» **Exercise prompt**
The required answer is every line of the data containing the word "prophecies".

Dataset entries
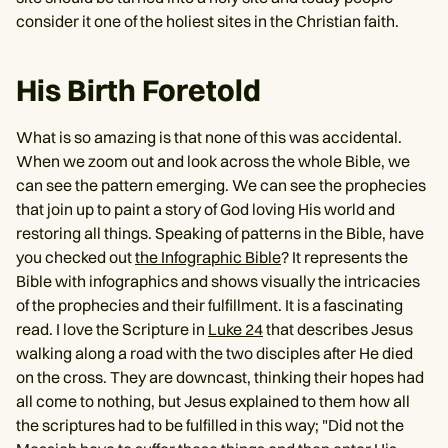
consider it one of the holiest sites in the Christian faith.
His Birth Foretold
What is so amazing is that none of this was accidental.
When we zoom out and look across the whole Bible, we
can see the pattern emerging. We can see the prophecies
that join up to paint a story of God loving His world and
restoring all things. Speaking of patterns in the Bible, have
you checked out
the Infographic Bible
? It represents the
Bible with infographics and shows visually the intricacies
of the prophecies and their fulfillment. It is a fascinating
read. I love the Scripture in
Luke 24
that describes Jesus
walking along a road with the two disciples after He died
on the cross. They are downcast, thinking their hopes had
all come to nothing, but Jesus explained to them how all
the scriptures had to be fulfilled in this way; "Did not the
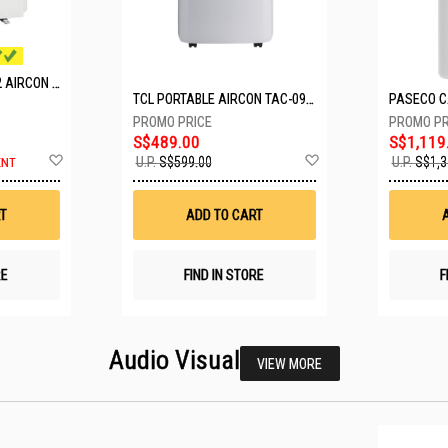
MITSUBISHI SYSTEM 2 AIRCON MXY-2H20VF/2XMSXY-FP10VG
TCL PORTABLE AIRCON TAC-09CPD/DM4
S$489.00
S$1,119
Add
Add
U.P.
S$599.00
U.P.
S$1,3
ENT
to
to
Wish
Wish
List
List
T
ADD TO CART
RE
FIND IN STORE
F
Audio Visual
VIEW MORE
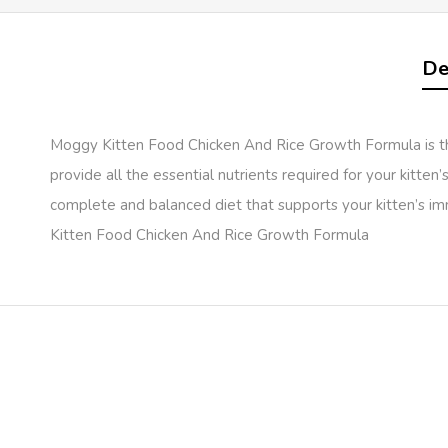
De
Moggy Kitten Food Chicken And Rice Growth Formula is the 
provide all the essential nutrients required for your kitten
complete and balanced diet that supports your kitten’s im
Kitten Food Chicken And Rice Growth Formula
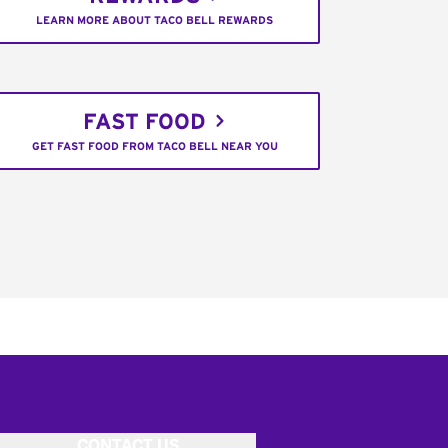
LEARN MORE ABOUT TACO BELL REWARDS
FAST FOOD
GET FAST FOOD FROM TACO BELL NEAR YOU
CONTACT US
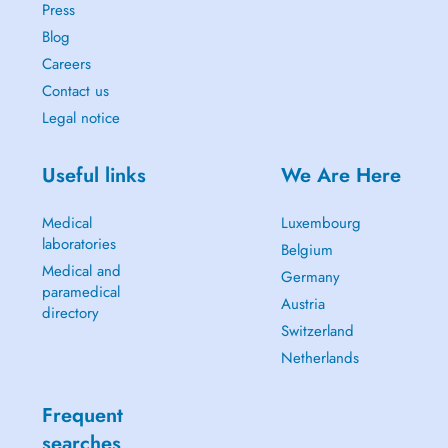
Press
Blog
Careers
Contact us
Legal notice
Useful links
We Are Here
Medical
Luxembourg
laboratories
Belgium
Medical and
Germany
paramedical
Austria
directory
Switzerland
Netherlands
Frequent
searches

» **Answer section**
can see the pattern emerging. We can see the prophecies
of the prophecies and their fulfillment. It is a fascinating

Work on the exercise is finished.